**Your assignment**
Below are records to transcribe exactly, without their pictures.

>>>>

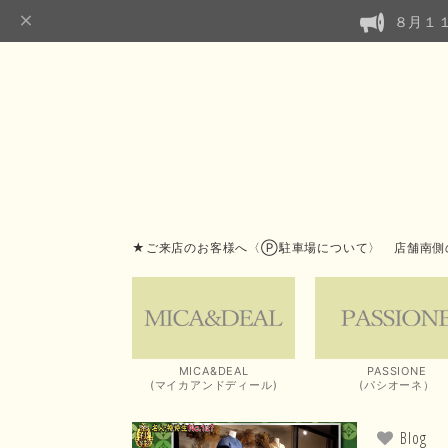
８月１
★ご来店のお客様へ〈Ⓟ駐車場について〉 店舗南側
MICA&DEAL
PASSIONE
(マイカアンドディール)
(パシオーネ）
Blog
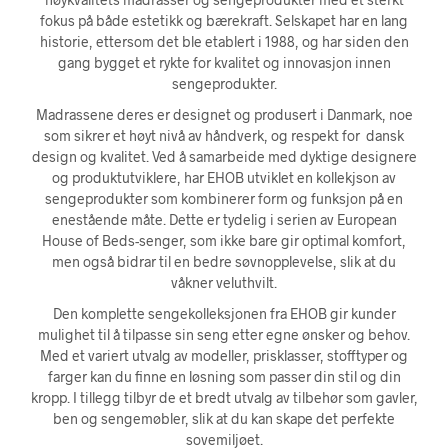
fokus på både estetikk og bærekraft. Selskapet har en lang
historie, ettersom det ble etablert i 1988, og har siden den
gang bygget et rykte for kvalitet og innovasjon innen
sengeprodukter.
Madrassene deres er designet og produsert i Danmark, noe
som sikrer et høyt nivå av håndverk, og respekt for dansk
design og kvalitet. Ved å samarbeide med dyktige designere
og produktutviklere, har EHOB utviklet en kollekjson av
sengeprodukter som kombinerer form og funksjon på en
enestående måte. Dette er tydelig i serien av European
House of Beds-senger, som ikke bare gir optimal komfort,
men også bidrar til en bedre søvnopplevelse, slik at du
våkner veluthvilt.
Den komplette sengekolleksjonen fra EHOB gir kunder
mulighet til å tilpasse sin seng etter egne ønsker og behov.
Med et variert utvalg av modeller, prisklasser, stofftyper og
farger kan du finne en løsning som passer din stil og din
kropp. I tillegg tilbyr de et bredt utvalg av tilbehør som gavler,
ben og sengemøbler, slik at du kan skape det perfekte
sovemiljøet.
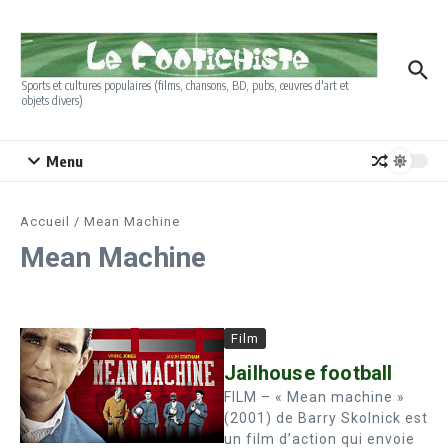
Aller au contenu
Sports et cultures populaires (films, chansons, BD, pubs, œuvres d'art et
objets divers)
Menu
Accueil
/
Mean Machine
Mean Machine
Film
Jailhouse football
FILM – « Mean machine »
(2001) de Barry Skolnick est
un film d’action qui envoie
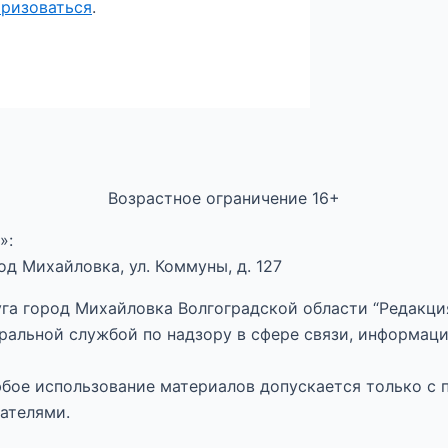
оризоваться
.
Возрастное ограничение 16+
»:
д Михайловка, ул. Коммуны, д. 127
га город Михайловка Волгоградской области “Редакция
ральной службой по надзору в сфере связи, информац
Любое использование материалов допускается только с 
ателями.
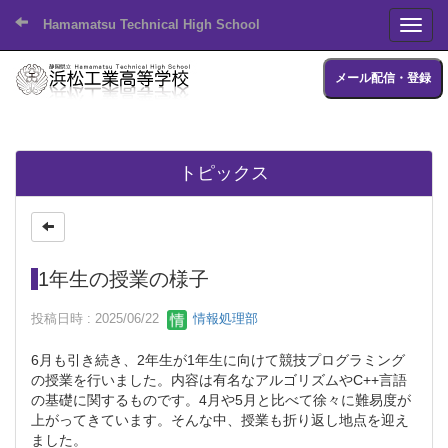
Hamamatsu Technical High School
Toggl
メール配信・登録
トピックス
1年生の授業の様子
投稿日時 : 2025/06/22
情報処理部
6月も引き続き、2年生が1年生に向けて競技プログラミング
の授業を行いました。内容は有名なアルゴリズムやC++言語
の基礎に関するものです。4月や5月と比べて徐々に難易度が
上がってきています。そんな中、授業も折り返し地点を迎え
ました。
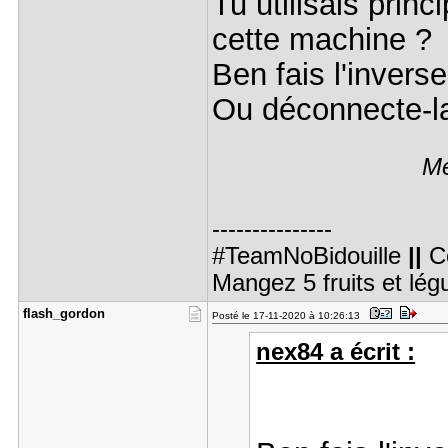
Tu utilisais prin
cette machine ?
Ben fais l'inverse
Ou déconnecte-la
Me
---------------
#TeamNoBidouille
||
C
Mangez 5 fruits et lé
flash_gord​on
Posté le 17-11-2020 à 10:26:13
nex84 a écrit :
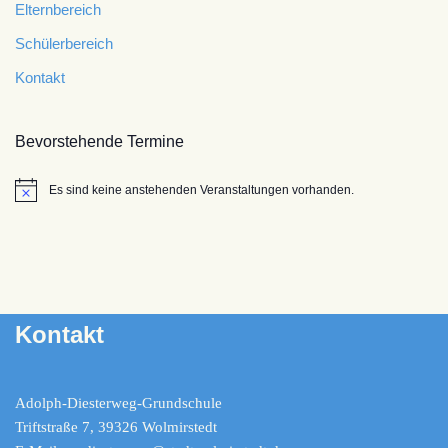
Elternbereich
Schülerbereich
Kontakt
Bevorstehende Termine
Es sind keine anstehenden Veranstaltungen vorhanden.
Hinweis
Kontakt
Adolph-Diesterweg-Grundschule
Triftstraße 7, 39326 Wolmirstedt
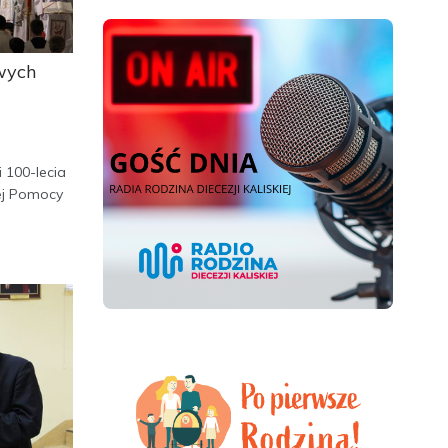
wych
 100-lecia
cej Pomocy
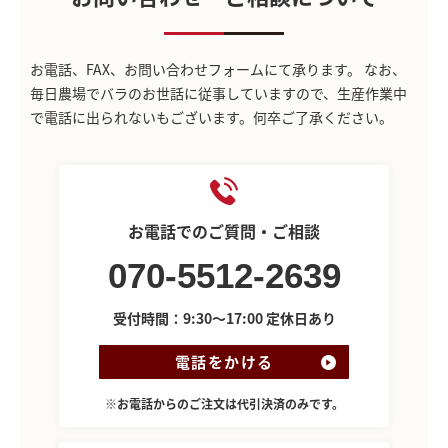
お電話、FAX、お問い合わせフォームにて承ります。
なお、
毎日農場でバラのお世話に従事していますので、生産作業中
で電話に出られないもございます。何卒ご了承ください。
お電話でのご質問・ご相談
070-5512-2639
受付時間：9:30～17:00 定休日あり
電話をかける
※お電話からのご注文は代引決済のみです。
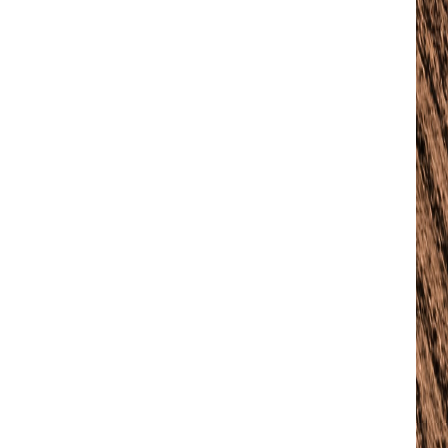
c2VsbHVzJTIwYSUyMG5lcXVlJTNDJTJGZGVsJTNF”]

<<<<

**Reply**
８月１
★ご来店のお客様へ〈Ⓟ駐車場について〉 店舗南側
MICA&DEAL
PASSIONE
(マイカアンドディール)
(パシオーネ）
Blog
fokus på både estetikk og bærekraft. Selskapet har en lang
historie, ettersom det ble etablert i 1988, og har siden den
gang bygget et rykte for kvalitet og innovasjon innen
sengeprodukter.
Madrassene deres er designet og produsert i Danmark, noe
som sikrer et høyt nivå av håndverk, og respekt for dansk
design og kvalitet. Ved å samarbeide med dyktige designere
og produktutviklere, har EHOB utviklet en kollekjson av
sengeprodukter som kombinerer form og funksjon på en
enestående måte. Dette er tydelig i serien av European
House of Beds-senger, som ikke bare gir optimal komfort,
men også bidrar til en bedre søvnopplevelse, slik at du
våkner veluthvilt.
Den komplette sengekolleksjonen fra EHOB gir kunder
mulighet til å tilpasse sin seng etter egne ønsker og behov.
Med et variert utvalg av modeller, prisklasser, stofftyper og
farger kan du finne en løsning som passer din stil og din
kropp. I tillegg tilbyr de et bredt utvalg av tilbehør som gavler,
ben og sengemøbler, slik at du kan skape det perfekte
sovemiljøet.
Aller au contenu
Sports et cultures populaires (films, chansons, BD, pubs, œuvres d'art et
objets divers)
Menu
Accueil
/
Mean Machine
Mean Machine
Film
Jailhouse football
FILM – « Mean machine »
(2001) de Barry Skolnick est
un film d’action qui envoie
оризоваться
.
Возрастное ограничение 16+
»:
д Михайловка, ул. Коммуны, д. 127
га город Михайловка Волгоградской области “Редакция
ральной службой по надзору в сфере связи, информац
Любое использование материалов допускается только с 
ателями.
Hamamatsu Technical High School
Toggl
メール配信・登録
トピックス
1年生の授業の様子
投稿日時 : 2025/06/22
情報処理部
6月も引き続き、2年生が1年生に向けて競技プログラミング
の授業を行いました。内容は有名なアルゴリズムやC++言語
の基礎に関するものです。4月や5月と比べて徐々に難易度が
上がってきています。そんな中、授業も折り返し地点を迎え
ました。
Tu utilisais prin
cette machine ?
Ben fais l'inverse
Ou déconnecte-la
Me
---------------
#TeamNoBidouille
||
C
Mangez 5 fruits et lé
flash_gord​on
Posté le 17-11-2020 à 10:26:13
nex84 a écrit :
Elternbereich
Schülerbereich
Kontakt
Bevorstehende Termine
Es sind keine anstehenden Veranstaltungen vorhanden.
Hinweis
Kontakt
Adolph-Diesterweg-Grundschule
Triftstraße 7, 39326 Wolmirstedt
wych
 100-lecia
cej Pomocy
お電話、FAX、お問い合わせフォームにて承ります。
なお、
毎日農場でバラのお世話に従事していますので、生産作業中
で電話に出られないもございます。何卒ご了承ください。
お電話でのご質問・ご相談
070-5512-2639
受付時間：9:30～17:00 定休日あり
電話をかける
※お電話からのご注文は代引決済のみです。
c2VsbHVzJTIwYSUyMG5lcXVlJTNDJTJGZGVsJTNF”]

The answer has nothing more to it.